Seither wächst das Angebot an Hotels und Restaurants ständig. Heute lebt eine ganze Zulieferindustrie von den grossen Häusern. Trotzdem bleibt man schwäbisch vorsichtig: «Wir haben nie auf zu grossem Fuss gelebt», sagt Ruf, «deshalb sind wir gut durch die Krisen gekommen, auch durch die jüngste.» Noch heute stammen die meisten Gäste aus Deutschland oder Frankreich; Russen hingegen, die das nahe gelegene Baden-Baden überfluten, findet man hier nicht.

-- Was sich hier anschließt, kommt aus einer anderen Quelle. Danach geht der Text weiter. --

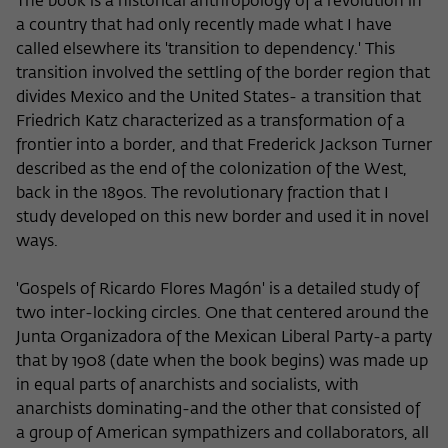
The book is a historical anthropology of a revolution in
a country that had only recently made what I have
called elsewhere its 'transition to dependency.' This
transition involved the settling of the border region that
divides Mexico and the United States- a transition that
Friedrich Katz characterized as a transformation of a
frontier into a border, and that Frederick Jackson Turner
described as the end of the colonization of the West,
back in the 1890s. The revolutionary fraction that I
study developed on this new border and used it in novel
ways.
'Gospels of Ricardo Flores Magón' is a detailed study of
two inter-locking circles. One that centered around the
Junta Organizadora of the Mexican Liberal Party-a party
that by 1908 (date when the book begins) was made up
in equal parts of anarchists and socialists, with
anarchists dominating-and the other that consisted of
a group of American sympathizers and collaborators, all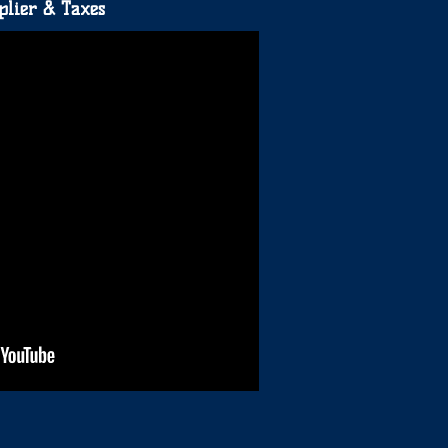
plier & Taxes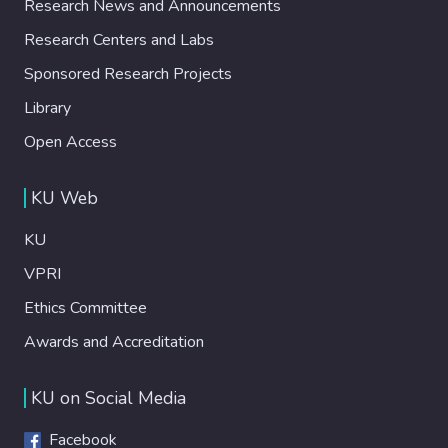
Research News and Announcements
Research Centers and Labs
Sponsored Research Projects
Library
Open Access
KU Web
KU
VPRI
Ethics Committee
Awards and Accreditation
KU on Social Media
Facebook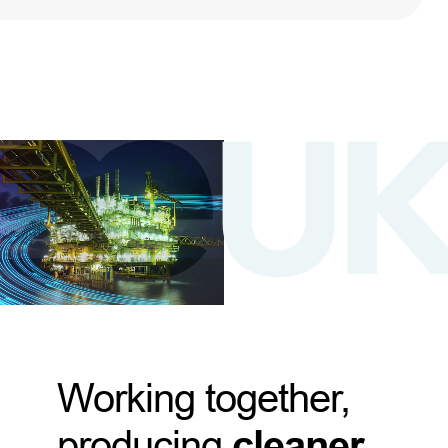
Working together,
producing
cleaner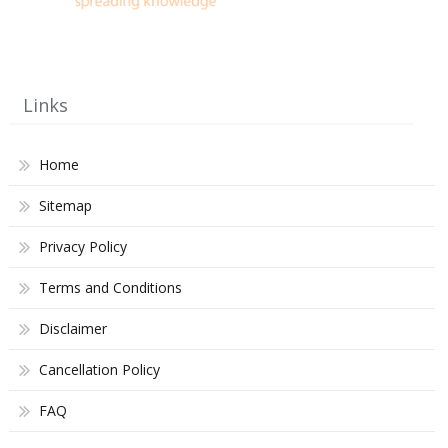
Links
Home
Sitemap
Privacy Policy
Terms and Conditions
Disclaimer
Cancellation Policy
FAQ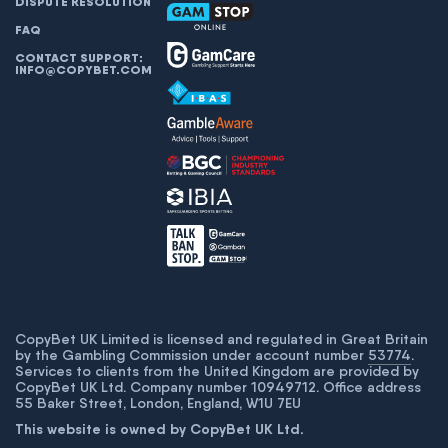
DISPUTE RESOLUTION
FAQ
CONTACT SUPPORT:
INFO@COPYBET.COM
CopyBet UK Limited is licensed and regulated in Great Britain
by the Gambling Commission under account number
53774
.
Services to clients from the United Kingdom are provided by
CopyBet UK Ltd. Company number 10949712. Office address
55 Baker Street, London, England, W1U 7EU
This website is owned by CopyBet UK Ltd.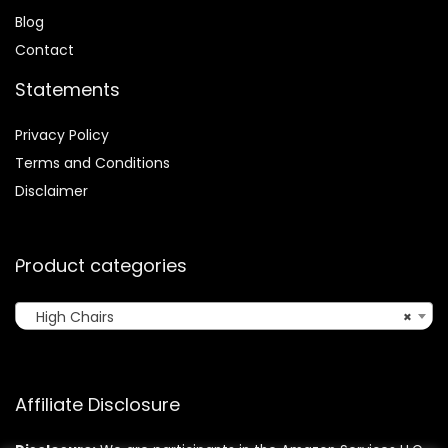
Blog
Contact
Statements
Privacy Policy
Terms and Conditions
Disclaimer
Product categories
High Chairs
×
Affiliate Disclosure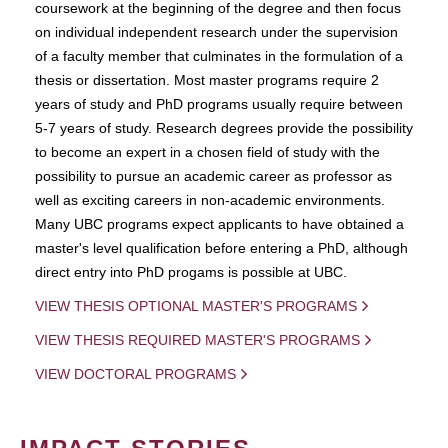
coursework at the beginning of the degree and then focus
on individual independent research under the supervision
of a faculty member that culminates in the formulation of a
thesis or dissertation. Most master programs require 2
years of study and PhD programs usually require between
5-7 years of study. Research degrees provide the possibility
to become an expert in a chosen field of study with the
possibility to pursue an academic career as professor as
well as exciting careers in non-academic environments.
Many UBC programs expect applicants to have obtained a
master's level qualification before entering a PhD, although
direct entry into PhD progams is possible at UBC.
VIEW THESIS OPTIONAL MASTER'S PROGRAMS
VIEW THESIS REQUIRED MASTER'S PROGRAMS
VIEW DOCTORAL PROGRAMS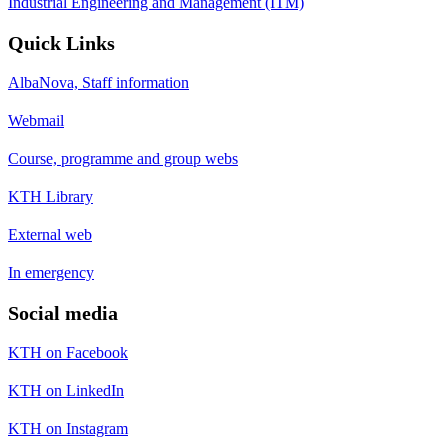
Industrial Engineering and Management (ITM)
Quick Links
AlbaNova, Staff information
Webmail
Course, programme and group webs
KTH Library
External web
In emergency
Social media
KTH on Facebook
KTH on LinkedIn
KTH on Instagram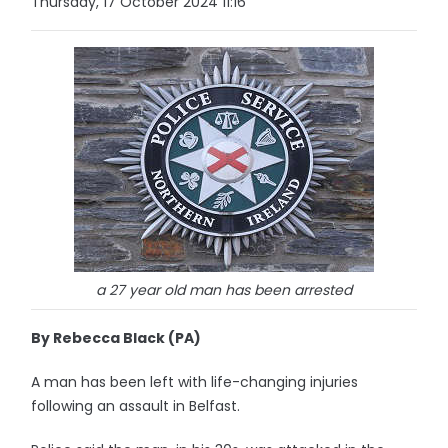
Thursday, 17 October 2024 11:16
a 27 year old man has been arrested
By Rebecca Black (PA)
A man has been left with life-changing injuries
following an assault in Belfast.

Natürlich sind die drei Hotelierfamilien eminent wichtig als Aushängeschild für Baiersbronn. Und als Meinungsträger. Kann man hier politisch etwas bewegen, wenn die drei Patrons dagegen sind? «Schwer», sagt Ruf und lächelt. Auch weil die Familien seit Generationen freundschaftlich verbunden sind. Die Söhne der Finkbeiners gehen mit denen der Familie Bareiss jagen, Jörg Sackmann liess seinen Sohn Nico in Harald Wohlfahrts Küche ausbilden. Der wiederum kam mit seiner Küchenmannschaft zum Gratulieren, als Claus-Peter Lumpp den dritten Stern verliehen bekam, Sackmann schickte Blumen. Ehrensache, dass man sich aushilft, wenn mal die Trüffel ausgehen oder eine Sous-vide-Maschine den Geist aufgibt. Dennoch bleibt man vor allem Konkurrent. «Hier strengt sich jeder an, damit er von den anderen nicht überrundet wird», sagt Hermann Bareiss. «Ohne diesen Wettbewerb wären alle drei Hotels nicht dort, wo sie heute sind.»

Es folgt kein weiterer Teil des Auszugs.